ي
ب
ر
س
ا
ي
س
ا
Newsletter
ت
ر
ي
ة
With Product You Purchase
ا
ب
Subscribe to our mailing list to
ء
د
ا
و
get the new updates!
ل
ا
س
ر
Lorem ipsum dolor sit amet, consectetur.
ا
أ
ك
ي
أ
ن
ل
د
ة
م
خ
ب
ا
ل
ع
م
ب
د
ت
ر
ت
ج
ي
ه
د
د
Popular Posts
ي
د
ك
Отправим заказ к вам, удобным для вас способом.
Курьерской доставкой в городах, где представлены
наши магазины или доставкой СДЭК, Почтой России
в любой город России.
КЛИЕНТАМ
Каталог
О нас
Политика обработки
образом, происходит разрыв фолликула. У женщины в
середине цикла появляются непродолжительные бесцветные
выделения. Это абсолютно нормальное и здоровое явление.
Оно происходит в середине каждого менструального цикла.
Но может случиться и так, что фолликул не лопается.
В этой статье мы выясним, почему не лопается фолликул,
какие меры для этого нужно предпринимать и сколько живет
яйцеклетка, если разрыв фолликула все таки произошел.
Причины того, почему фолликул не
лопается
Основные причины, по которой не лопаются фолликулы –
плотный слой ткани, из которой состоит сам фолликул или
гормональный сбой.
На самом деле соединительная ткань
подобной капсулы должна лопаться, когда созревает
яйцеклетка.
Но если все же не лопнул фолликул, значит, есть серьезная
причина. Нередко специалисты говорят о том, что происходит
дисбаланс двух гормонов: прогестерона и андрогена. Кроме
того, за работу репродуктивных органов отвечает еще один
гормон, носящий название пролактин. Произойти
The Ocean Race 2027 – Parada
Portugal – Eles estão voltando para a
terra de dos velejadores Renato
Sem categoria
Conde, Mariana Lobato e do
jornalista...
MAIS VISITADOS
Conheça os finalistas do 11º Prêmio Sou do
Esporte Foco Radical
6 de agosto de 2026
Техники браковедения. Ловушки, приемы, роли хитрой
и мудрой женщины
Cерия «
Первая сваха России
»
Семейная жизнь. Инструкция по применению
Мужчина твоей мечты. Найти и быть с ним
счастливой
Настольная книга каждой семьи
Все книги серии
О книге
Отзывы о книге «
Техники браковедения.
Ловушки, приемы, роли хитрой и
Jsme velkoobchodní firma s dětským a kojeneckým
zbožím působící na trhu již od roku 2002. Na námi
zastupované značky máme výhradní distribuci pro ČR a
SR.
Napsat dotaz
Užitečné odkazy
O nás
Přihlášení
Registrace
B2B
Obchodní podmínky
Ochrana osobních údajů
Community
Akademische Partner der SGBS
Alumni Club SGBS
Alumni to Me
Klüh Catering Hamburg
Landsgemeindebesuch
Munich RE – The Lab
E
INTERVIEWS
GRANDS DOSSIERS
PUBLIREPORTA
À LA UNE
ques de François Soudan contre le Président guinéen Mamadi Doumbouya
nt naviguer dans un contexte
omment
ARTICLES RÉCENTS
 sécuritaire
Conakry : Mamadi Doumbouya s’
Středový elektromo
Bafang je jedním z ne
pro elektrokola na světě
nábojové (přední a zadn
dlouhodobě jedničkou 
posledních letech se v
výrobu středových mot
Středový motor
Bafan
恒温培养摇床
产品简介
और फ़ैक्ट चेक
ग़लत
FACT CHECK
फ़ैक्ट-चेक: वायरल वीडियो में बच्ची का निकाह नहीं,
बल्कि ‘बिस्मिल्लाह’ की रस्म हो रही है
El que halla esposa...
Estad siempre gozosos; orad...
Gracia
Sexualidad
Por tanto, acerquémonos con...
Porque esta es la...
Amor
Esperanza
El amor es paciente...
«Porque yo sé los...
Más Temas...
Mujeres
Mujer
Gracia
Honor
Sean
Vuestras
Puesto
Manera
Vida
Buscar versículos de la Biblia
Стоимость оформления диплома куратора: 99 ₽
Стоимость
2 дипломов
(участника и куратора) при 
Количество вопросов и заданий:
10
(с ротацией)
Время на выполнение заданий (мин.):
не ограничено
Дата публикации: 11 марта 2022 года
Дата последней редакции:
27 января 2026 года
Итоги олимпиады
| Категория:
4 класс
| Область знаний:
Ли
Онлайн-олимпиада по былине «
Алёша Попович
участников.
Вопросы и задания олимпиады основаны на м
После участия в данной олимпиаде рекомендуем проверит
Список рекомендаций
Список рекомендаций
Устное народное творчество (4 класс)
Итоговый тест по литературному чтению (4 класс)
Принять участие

□ □ □ □ □ □ □

Your objective
Write out all of the records word for word.

Solution for this exercise
ي
ب
ر
س
ا
ي
س
ا
Newsletter
ت
ر
ي
ة
With Product You Purchase
ا
ب
Subscribe to our mailing list to
ء
د
ا
و
get the new updates!
ل
ا
س
ر
Lorem ipsum dolor sit amet, consectetur.
ا
أ
ك
ي
أ
ن
ل
د
ة
م
خ
ب
ا
ل
ع
م
ب
د
ت
ر
ت
ج
ي
ه
د
د
Popular Posts
ي
د
ك
Отправим заказ к вам, удобным для вас способом.
Курьерской доставкой в городах, где представлены
наши магазины или доставкой СДЭК, Почтой России
в любой город России.
КЛИЕНТАМ
Каталог
О нас
Политика обработки
образом, происходит разрыв фолликула. У женщины в
середине цикла появляются непродолжительные бесцветные
выделения. Это абсолютно нормальное и здоровое явление.
Оно происходит в середине каждого менструального цикла.
Но может случиться и так, что фолликул не лопается.
В этой статье мы выясним, почему не лопается фолликул,
какие меры для этого нужно предпринимать и сколько живет
яйцеклетка, если разрыв фолликула все таки произошел.
Причины того, почему фолликул не
лопается
Основные причины, по которой не лопаются фолликулы –
плотный слой ткани, из которой состоит сам фолликул или
гормональный сбой.
На самом деле соединительная ткань
подобной капсулы должна лопаться, когда созревает
яйцеклетка.
Но если все же не лопнул фолликул, значит, есть серьезная
причина. Нередко специалисты говорят о том, что происходит
дисбаланс двух гормонов: прогестерона и андрогена. Кроме
того, за работу репродуктивных органов отвечает еще один
гормон, носящий название пролактин. Произойти
The Ocean Race 2027 – Parada
Portugal – Eles estão voltando para a
terra de dos velejadores Renato
Sem categoria
Conde, Mariana Lobato e do
jornalista...
MAIS VISITADOS
Conheça os finalistas do 11º Prêmio Sou do
Esporte Foco Radical
6 de agosto de 2026
Техники браковедения. Ловушки, приемы, роли хитрой
и мудрой женщины
Cерия «
Первая сваха России
»
Семейная жизнь. Инструкция по применению
Мужчина твоей мечты. Найти и быть с ним
счастливой
Настольная книга каждой семьи
Все книги серии
О книге
Отзывы о книге «
Техники браковедения.
Ловушки, приемы, роли хитрой и
Jsme velkoobchodní firma s dětským a kojeneckým
zbožím působící na trhu již od roku 2002. Na námi
zastupované značky máme výhradní distribuci pro ČR a
SR.
Napsat dotaz
Užitečné odkazy
O nás
Přihlášení
Registrace
B2B
Obchodní podmínky
Ochrana osobních údajů
Community
Akademische Partner der SGBS
Alumni Club SGBS
Alumni to Me
Klüh Catering Hamburg
Landsgemeindebesuch
Munich RE – The Lab
E
INTERVIEWS
GRANDS DOSSIERS
PUBLIREPORTA
À LA UNE
ques de François Soudan contre le Président guinéen Mamadi Doumbouya
nt naviguer dans un contexte
omment
ARTICLES RÉCENTS
 sécuritaire
Conakry : Mamadi Doumbouya s’
Středový elektromo
Bafang je jedním z ne
pro elektrokola na světě
nábojové (přední a zadn
dlouhodobě jedničkou 
posledních letech se v
výrobu středových mot
Středový motor
Bafan
恒温培养摇床
产品简介
और फ़ैक्ट चेक
ग़लत
FACT CHECK
फ़ैक्ट-चेक: वायरल वीडियो में बच्ची का निकाह नहीं,
बल्कि ‘बिस्मिल्लाह’ की रस्म हो रही है
El que halla esposa...
Estad siempre gozosos; orad...
Gracia
Sexualidad
Por tanto, acerquémonos con...
Porque esta es la...
Amor
Esperanza
El amor es paciente...
«Porque yo sé los...
Más Temas...
Mujeres
Mujer
Gracia
Honor
Sean
Vuestras
Puesto
Manera
Vida
Buscar versículos de la Biblia
Стоимость оформления диплома куратора: 99 ₽
Стоимость
2 дипломов
(участника и куратора) при 
Количество вопросов и заданий:
10
(с ротацией)
Время на выполнение заданий (мин.):
не ограничено
Дата публикации: 11 марта 2022 года
Дата последней редакции:
27 января 2026 года
Итоги олимпиады
| Категория:
4 класс
| Область знаний:
Ли
Онлайн-олимпиада по былине «
Алёша Попович
участников.
Вопросы и задания олимпиады основаны на м
После участия в данной олимпиаде рекомендуем проверит
Список рекомендаций
Список рекомендаций
Устное народное творчество (4 класс)
Итоговый тест по литературному чтению (4 класс)
Принять участие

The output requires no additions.